Our experimental results show that most of the horse antibody light chain genes are lambda genes, and only a few are kappa genes. The results are consistent with the ratio of kappa gene to lambda gene in the horse light chain gene being about 1:20 as reported in the literature (Ford JE, Home WA, Gibson DM. light chain isotope alignment in the horse light chain. characterization of Ig kappa genes. the Journal of immunology.1994; 153: 1099-111).
From the results, the designed PCR primer for the equine single B cell antibody gene can effectively amplify the equine antibody gene to obtain a monoclonal antibody sequence, and the positive rate of obtaining the matchable heavy chain and light chain genes of the antibody is about 56%.
Example 4 construction of antibody heavy and light chain Gene Linear expression System
The variable region gene positive to sequence analysis is put on a linear expression vector for expression.
First, linear Ig expression vector construction (see fig. 4):
1. heavy chain linear Ig expression vector composition: a CMV promoter, an Ig guide region, a heavy chain variable region, a heavy chain constant region and a BGH poly (A) signal peptide fragment.
2. Light chain kappa (κ) linear Ig expression vector composition: a CMV promoter, an Ig leader, a light chain kappa variable region, a light chain kappa constant region, and a BGH poly (a) signal peptide fragment.
3. Light chain lambda (λ) linear Ig expression vector construction: a CMV promoter, an Ig guide region, a light chain lambda variable region, a light chain lambda constant region and a BGH poly (A) signal peptide fragment.
4. The above fragments were assembled together by OverlappingPCR, respectively, using Pyrobest DNA polymerase (Takara), 50. mu.l system containing 1. mu.l of PCR product, 1. mu.l each of forward and reverse primers, C-H heavy chain, C-K light chain kappa, C-L light chain lambda and B-H, B-K, B-L1. mu.l each, 10 XBuffer 5. mu.l, 1. mu.l of dNTPs, and the remainder using ddH2And (4) complementing O. Reaction conditions are as follows: pre-denaturation at 94 ℃ for 3min, followed by 30 PCR cycles, each cycle: 94 ℃ X30 sec, 63 ℃ (V)H) Or 55 deg.C (V)κAnd Vλ) X 30sec, 72 ℃ x 120sec, and finally an extension of 10min at 72 ℃. The PCR product was then purified using a PCR purification kit (Qiagen) and then transfected.

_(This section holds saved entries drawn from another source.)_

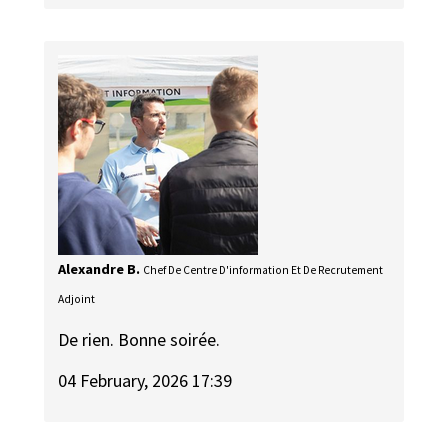
Alexandre B.
Chef De Centre D'information Et De Recrutement
Adjoint
De rien. Bonne soirée.
04 February, 2026 17:39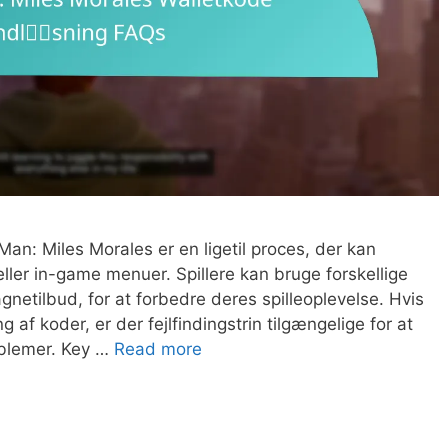
Man: Miles Morales er en ligetil proces, der kan
ler in-game menuer. Spillere kan bruge forskellige
etilbud, for at forbedre deres spilleoplevelse. Hvis
af koder, er der fejlfindingstrin tilgængelige for at
oblemer. Key …
Read more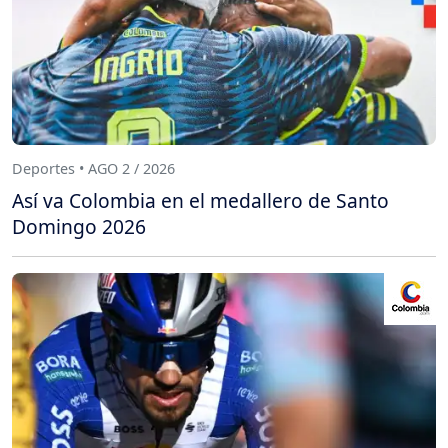
Deportes • AGO 2 / 2026
Así va Colombia en el medallero de Santo
Domingo 2026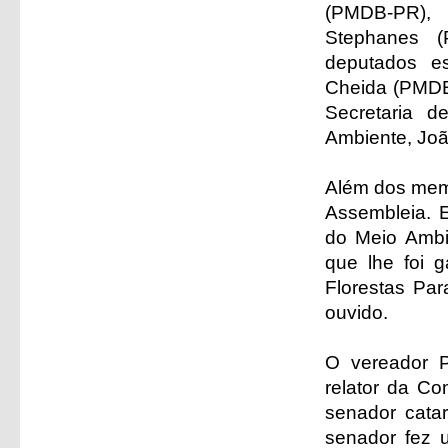
(PMDB-PR), 
Stephanes (
deputados e
Cheida (PMDB-
Secretaria d
Ambiente, Jo
Além dos mem
Assembleia. E
do Meio Ambi
que lhe foi 
Florestas Pa
ouvido.
O vereador P
relator da Co
senador catar
senador fez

5. CO-transfecting the paired heavy and light chain gene expression vectors with human embryonic kidney HEK 293i or 293F cells with FuGENE (promega E2692) PolyFect (Qiagen, Valencia, Calif.) transfection reagent, replacing fresh medium 6-8 hours after transfection, and replacing fresh medium at 37 ℃ with 5% CO2Culturing in an incubator for 72-96 hours and collecting cell supernatant.
Second, ELISA detection
1. Coating: ELISA plates (costar) were prepared and the antigen was diluted with coating buffer, 100. mu.l of antigen dilution was added to each well. 4 ℃ overnight.
2. And (3) sealing: the cells were washed 5 times using a plate washer (PBST), 250. mu.l of blocking solution was added to each well, and incubated at 37 ℃ for 1 hour.

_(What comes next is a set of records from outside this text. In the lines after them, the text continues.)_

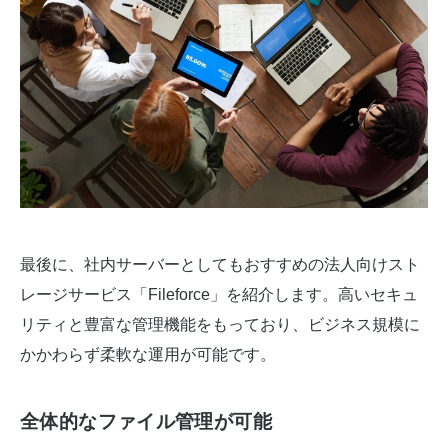
最後に、社内サーバーとしてもおすすめの法人向けスト
レージサービス「Fileforce」を紹介します。高いセキュ
リティと豊富な管理機能をもっており、ビジネス規模に
かかわらず柔軟な運用が可能です。
全体的なファイル管理が可能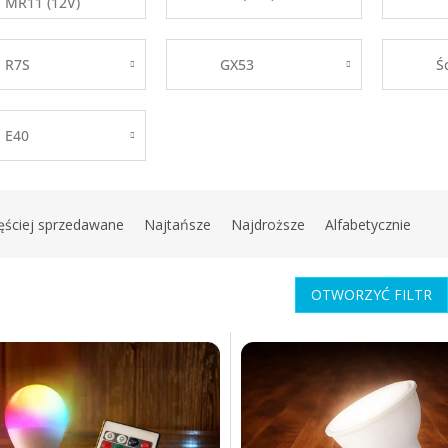
MR11 (12V)
R7S
GX53
Ś
E40
ęściej sprzedawane
Najtańsze
Najdroższe
Alfabetycznie
OTWORZYĆ FILTR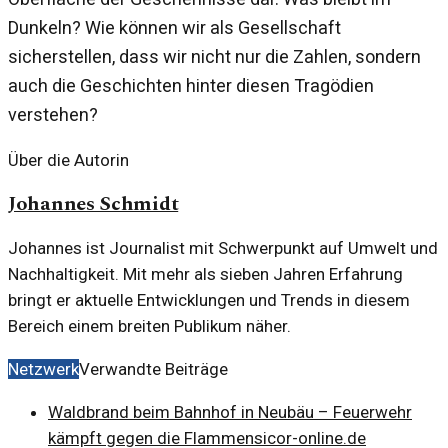
Dunkeln? Wie können wir als Gesellschaft
sicherstellen, dass wir nicht nur die Zahlen, sondern
auch die Geschichten hinter diesen Tragödien
verstehen?
Über die Autorin
Johannes Schmidt
Johannes ist Journalist mit Schwerpunkt auf Umwelt und
Nachhaltigkeit. Mit mehr als sieben Jahren Erfahrung
bringt er aktuelle Entwicklungen und Trends in diesem
Bereich einem breiten Publikum näher.
Netzwerk
Verwandte Beiträge
Waldbrand beim Bahnhof in Neubäu – Feuerwehr
kämpft gegen die Flammen
sicor-online.de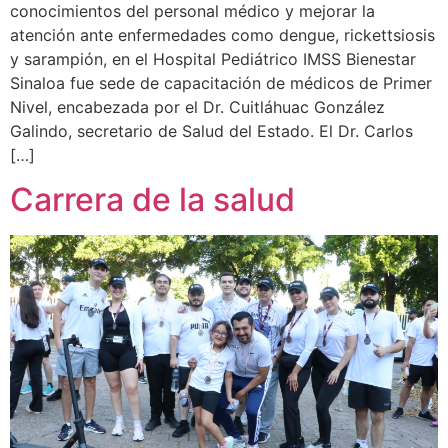
conocimientos del personal médico y mejorar la
atención ante enfermedades como dengue, rickettsiosis
y sarampión, en el Hospital Pediátrico IMSS Bienestar
Sinaloa fue sede de capacitación de médicos de Primer
Nivel, encabezada por el Dr. Cuitláhuac González
Galindo, secretario de Salud del Estado. El Dr. Carlos
[…]
Carrera de la salud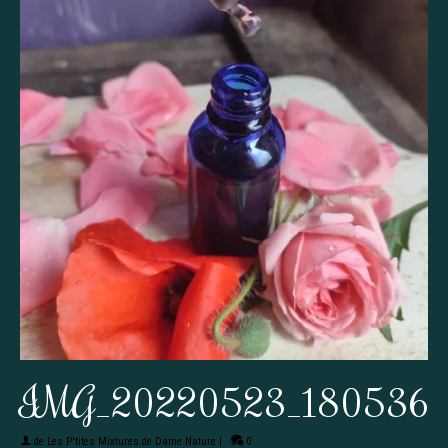
IMG_20220523_180536
de
Les P'tites Mixtures de Dame Nature
|
0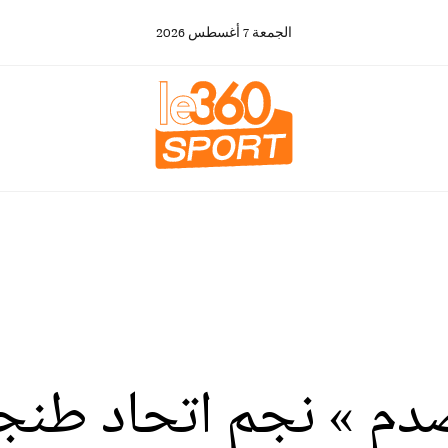
الجمعة
7
أغسطس
2026
دم » نجم اتحاد طنجة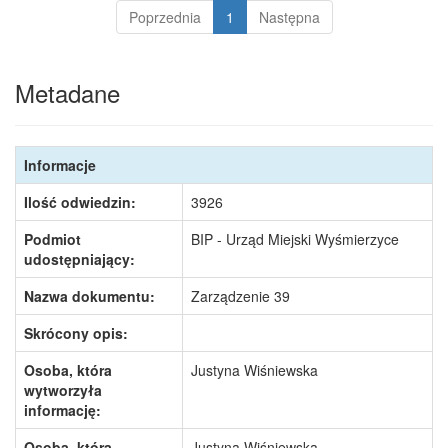
Poprzednia
1
Następna
Metadane
Informacje
Ilość odwiedzin:
3926
Podmiot
BIP - Urząd Miejski Wyśmierzyce
udostępniający:
Nazwa dokumentu:
Zarządzenie 39
Skrócony opis:
Osoba, która
Justyna Wiśniewska
wytworzyła
informację:
Osoba, która
Justyna Wiśniewska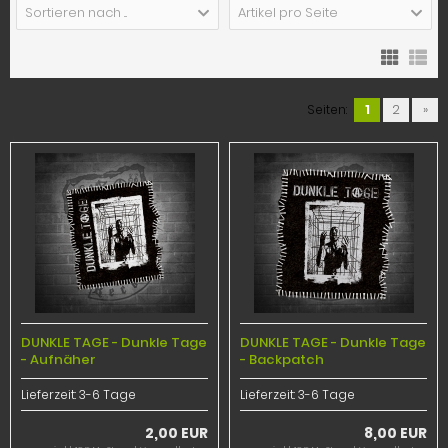
Sortieren nach ...
Artikel pro Seite
Seiten:
1
2
»
DUNKLE TAGE - Dunkle Tage
DUNKLE TAGE - Dunkle Tage
- Aufnäher
- Backpatch
Lieferzeit:
3-6 Tage
Lieferzeit:
3-6 Tage
2,00 EUR
8,00 EUR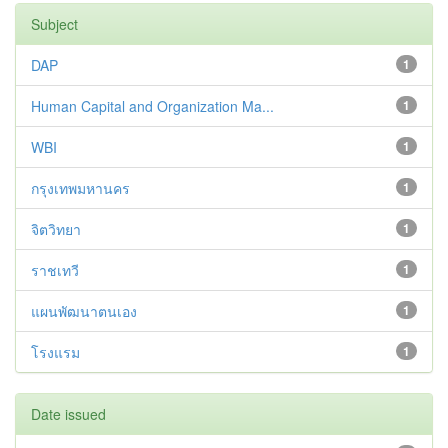
Subject
DAP
1
Human Capital and Organization Ma...
1
WBI
1
กรุงเทพมหานคร
1
จิตวิทยา
1
ราชเทวี
1
แผนพัฒนาตนเอง
1
โรงแรม
1
Date issued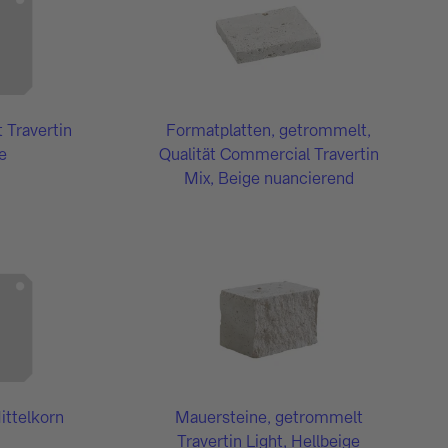
 Travertin
Formatplatten, getrommelt,
e
Qualität Commercial Travertin
Mix, Beige nuancierend
ittelkorn
Mauersteine, getrommelt
Travertin Light, Hellbeige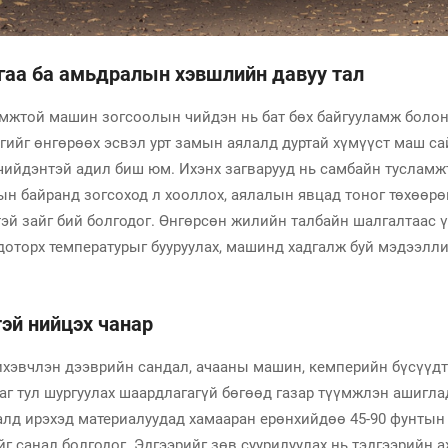
гаа ба амьдралын хэвшлийн давуу тал
ломжтой машин зогсоолын чийдэн нь бат бөх байгууламж болон
агийг өнгөрөөх эсвэл урт замын аялалд дуртай хүмүүст маш са
чийдэнтэй адил биш юм. Ихэнх загварууд нь самбайн тусламжт
ын байранд зогсоход л хооллох, аялалын явцад тоног төхөөрө
й зайг бий болгодог. Өнгөрсөн жилийн талбайн шалгалтаас үз
оторх температурыг бууруулах, машинд хадгалж буй мэдээллий
тэй нийцэх чанар
хэвчлэн дээврийн сандал, ачааны машин, кемперийн бүсүүдтэй
даг тул шургуулах шаардлагагүй бөгөөд газар түүмжлэн ашигла
лд ирэхэд материалуудад хамааран ерөнхийдөө 45-90 фунтын х
г санал болгодог. Эдгээрийг зөв суурилуулах нь тэдгээрийн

3. Adding a primary antibody: the cells were washed 5 times using a plate washer (PBST), and cell culture supernatant was added thereto at 100. mu.l per well and incubated at 37 ℃ for 1 hour.
4. Adding a secondary antibody: the plate was washed 5 times with a plate washer (PBST), and a secondary antibody (HRP-labeled goat anti-human IgG) was added to each well in an amount of 100. mu.l, followed by incubation at 37 ℃ for 1 hour.
5. Color development: washing with a plate washing machine (PBST) for 5 times, adding 100 μ l of color developing solution (color developing solution A and B1:1, mixing, and preparing).
6. And (4) terminating: after 5 minutes at room temperature, stop solution was added thereto in an amount of 50. mu.l per well.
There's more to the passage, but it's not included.